Orinda garden club members once again featured in de Young Museum's Bouquets to Art
By Sora O'Doherty
Diana Kennedy & Phoebe Kahl
Orinda Garden club members Diana Kennedy and Phoebe Kahl have represented Orinda Garden Club for more than 20 years and will once again be featured in the annual Bouquets to Art exhibition in the de Young Museum of art in San Francisco this week. The pair of Orinda gardeners were assigned a piece entitled "Lake Basin in the High Sierras" by Chiuri Obata located in Gallery 11. The exhibition is open to the public through June 12 at 5 p.m.
Kennedy explained that some of the flowers they used are from the San Francisco Flower Market, a few from a vendor in Southern California called Haus of Stems and the remainder from their own gardens. "Our containers belong to us," she said, and "gourds were sprayed blue to compliment the art work and placed in front and in the back of our design. Participants are permitted to refresh their designs early in the morning before the museum is open to the public.
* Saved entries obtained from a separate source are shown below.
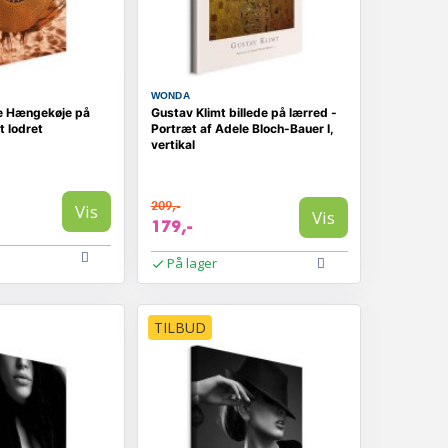
WONDA
e Hængekøje på
Gustav Klimt billede på lærred -
t lodret
Portræt af Adele Bloch-Bauer I,
vertikal
209,-
Vis
Vis
179,-
På lager
TILBUD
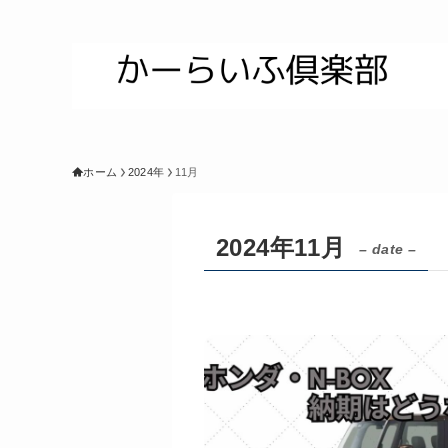
ホーム
2024年
11月
2024年11月
– date –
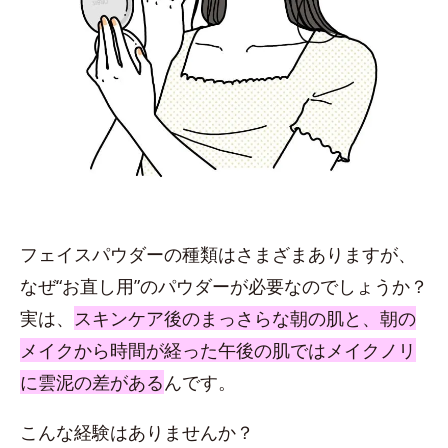
フェイスパウダーの種類はさまざまありますが、
なぜ“お直し用”のパウダーが必要なのでしょうか？
実は、
スキンケア後のまっさらな朝の肌と、朝の
メイクから時間が経った午後の肌ではメイクノリ
に雲泥の差がある
んです。
こんな経験はありませんか？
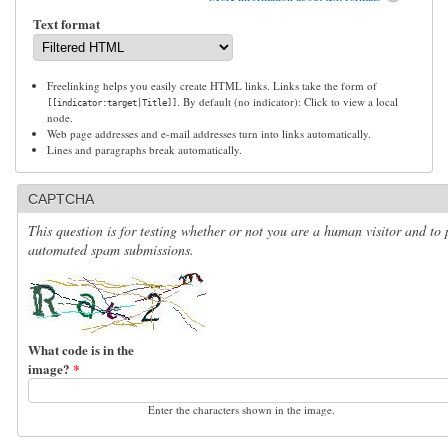
Text format
Freelinking helps you easily create HTML links. Links take the form of
. By default (no indicator): Click to view a local
[[indicator:target|Title]]
node.
Web page addresses and e-mail addresses turn into links automatically.
Lines and paragraphs break automatically.
CAPTCHA
This question is for testing whether or not you are a human visitor and to 
automated spam submissions.
What code is in the
image?
*
Enter the characters shown in the image.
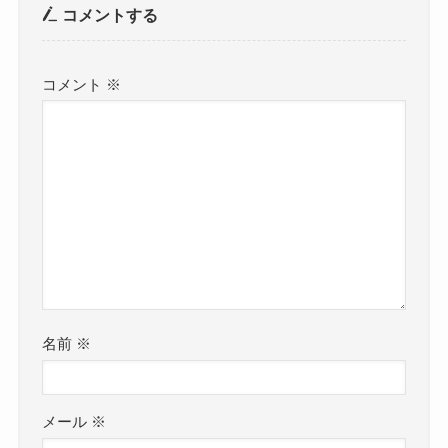
コメントする
コメント
※
名前
※
メール
※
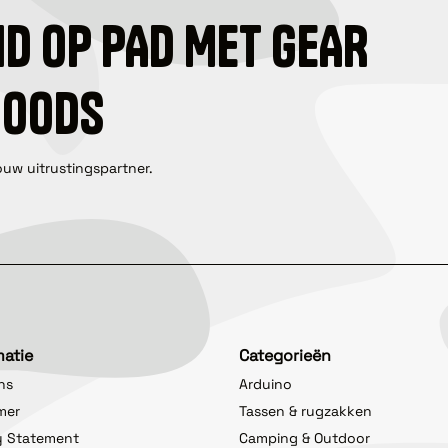
ID OP PAD MET GEAR
GOODS
ouw uitrustingspartner.
matie
Categorieën
ns
Arduino
imer
Tassen & rugzakken
y Statement
Camping & Outdoor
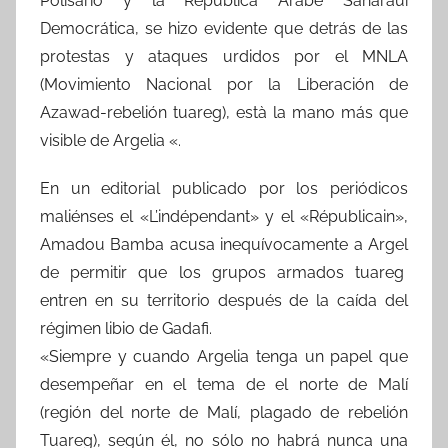
Polisario y la República Árabe Saharaui
Democrática, se hizo evidente que detrás de las
protestas y ataques urdidos por el MNLA
(Movimiento Nacional por la Liberación de
Azawad-rebelión tuareg), està la mano más que
visible de Argelia «.
En un editorial publicado por los periódicos
maliénses el «L’indépendant» y el «Républicain»,
Amadou Bamba acusa inequívocamente a Argel
de permitir que los grupos armados tuareg
entren en su territorio después de la caída del
régimen libio de Gadafi.
«Siempre y cuando Argelia tenga un papel que
desempeñar en el tema de el norte de Malí
(región del norte de Malí, plagado de rebelión
Tuareg), según él, no sólo no habrá nunca una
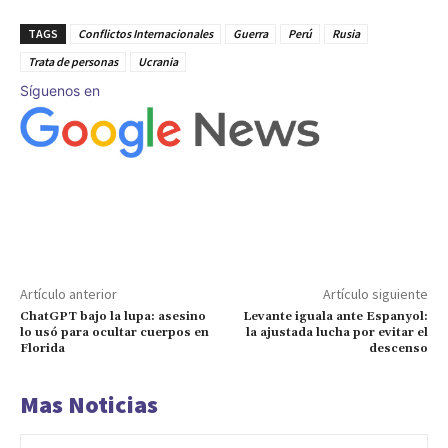
TAGS
Conflictos Internacionales
Guerra
Perú
Rusia
Trata de personas
Ucrania
Síguenos en
Artículo anterior
Artículo siguiente
ChatGPT bajo la lupa: asesino
Levante iguala ante Espanyol:
lo usó para ocultar cuerpos en
la ajustada lucha por evitar el
Florida
descenso
Mas Noticias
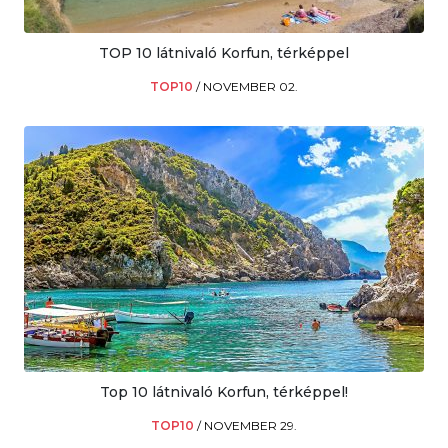
TOP 10 látnivaló Korfun, térképpel
TOP10
/
NOVEMBER 02.
Top 10 látnivaló Korfun, térképpel!
TOP10
/
NOVEMBER 29.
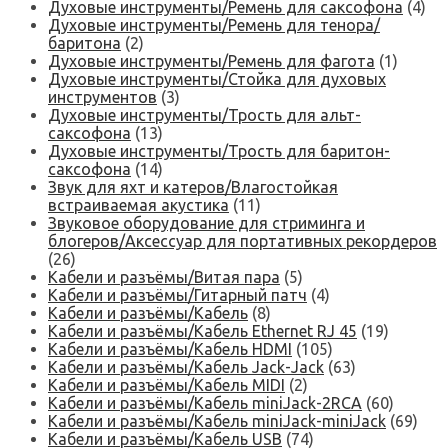
Духовые инструменты/Ремень для саксофона
(4)
Духовые инструменты/Ремень для тенора/
баритона
(2)
Духовые инструменты/Ремень для фагота
(1)
Духовые инструменты/Стойка для духовых
инструментов
(3)
Духовые инструменты/Трость для альт-
саксофона
(13)
Духовые инструменты/Трость для баритон-
саксофона
(14)
Звук для яхт и катеров/Влагостойкая
встраиваемая акустика
(11)
Звуковое оборудование для стриминга и
блогеров/Аксессуар для портативных рекордеров
(26)
Кабели и разъёмы/Витая пара
(5)
Кабели и разъёмы/Гитарный патч
(4)
Кабели и разъёмы/Кабель
(8)
Кабели и разъёмы/Кабель Ethernet RJ 45
(19)
Кабели и разъёмы/Кабель HDMI
(105)
Кабели и разъёмы/Кабель Jack-Jack
(63)
Кабели и разъёмы/Кабель MIDI
(2)
Кабели и разъёмы/Кабель miniJack-2RCA
(60)
Кабели и разъёмы/Кабель miniJack-miniJack
(69)
Кабели и разъёмы/Кабель USB
(74)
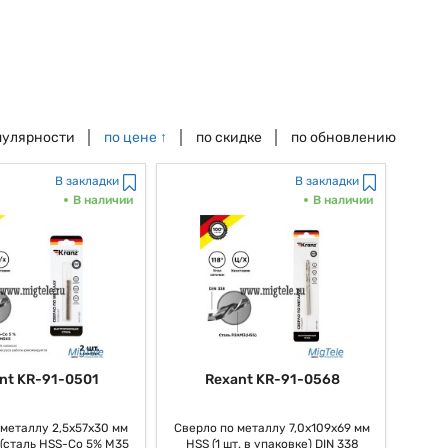
пулярности
по цене
↑
по скидке
по обновлению
В закладки
В закладки
В наличии
В наличии
nt KR-91-0501
Rexant KR-91-0568
 металлу 2,5х57х30 мм
Сверло по металлу 7,0х109х69 мм
(сталь HSS-Co 5% M35
HSS (1 шт. в упаковке) DIN 338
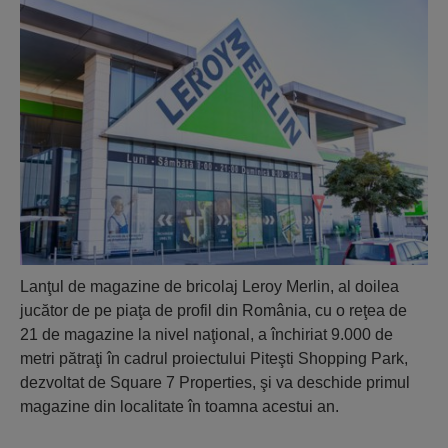
Lanţul de magazine de bricolaj Leroy Merlin, al doilea
jucător de pe piaţa de profil din România, cu o reţea de
21 de magazine la nivel naţional, a închiriat 9.000 de
metri pătraţi în cadrul proiectului Piteşti Shopping Park,
dezvoltat de Square 7 Properties, şi va deschide primul
magazine din localitate în toamna acestui an.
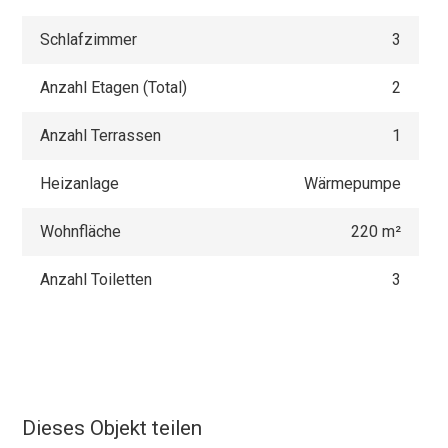
Schlafzimmer
3
Anzahl Etagen (Total)
2
Anzahl Terrassen
1
Heizanlage
Wärmepumpe
Wohnfläche
220 m²
Anzahl Toiletten
3
Dieses Objekt teilen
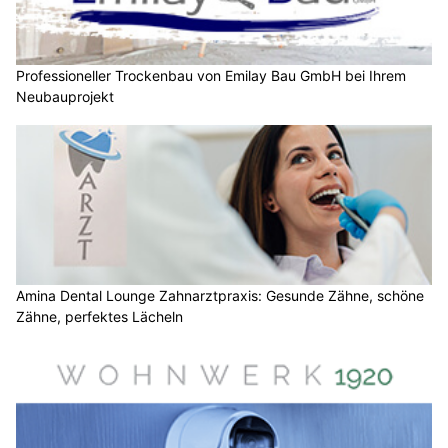
Professioneller Trockenbau von Emilay Bau GmbH bei Ihrem
Neubauprojekt
Amina Dental Lounge Zahnarztpraxis: Gesunde Zähne, schöne
Zähne, perfektes Lächeln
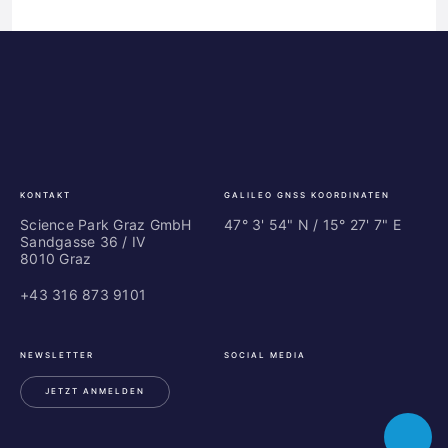
Science
ES
Park
Bu
Graz
In
Ce
Au
KONTAKT
GALILEO GNSS KOORDINATEN
Science Park Graz GmbH
47° 3' 54" N / ­15° 27' 7" E
Sandgasse 36 / IV
8010 Graz
+43 316 873 9101
NEWSLETTER
SOCIAL MEDIA
JETZT ANMELDEN
LinkedIn
Instagram
Facebook
Toggle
"It is always a pleasure to be asked to be a part of Bouquets to Art," Kennedy added.
Garden club member Mari Tischenko also participated this year, as well as Morgan Carpenter of Morgan Carpenter Floral Designs in Lafayette. Tischenko was assigned a piece entitled "Cat-walk" by Charles Sheeler. It is an oil on canvas inspired by his work as a professional photographer and artist. Tischenko says that this piece resulted from a photograph that he took at a synthetic rubber plant in West Virginia back in the mid '40s. "He was inspired in this painting by the precise geometric forms that his photo captured. He called himself a `precisionist' and favored an industrial architectural approach."
She chose a metal container from her Ikebana Sogetsu school and then fabricated her version of a "grid and I-beams" by using a metal grid then welding and screwing together pieces of aluminum material. "I wanted the industrial feeling to come through with the screws and nuts and bolts, the bold grid form, the strong circular form in the ping-pong balls, and the architectural angular form in the red 99% right angle positioning squares."
Having admired this piece for a few years, Tischenko is happy to have this opportunity to interpret the painting. "I wanted the floral material to be more architectural in nature too, thus the strong red and white anthurium. The bulrush is wired so that I could create more sharp angular line elements," she added.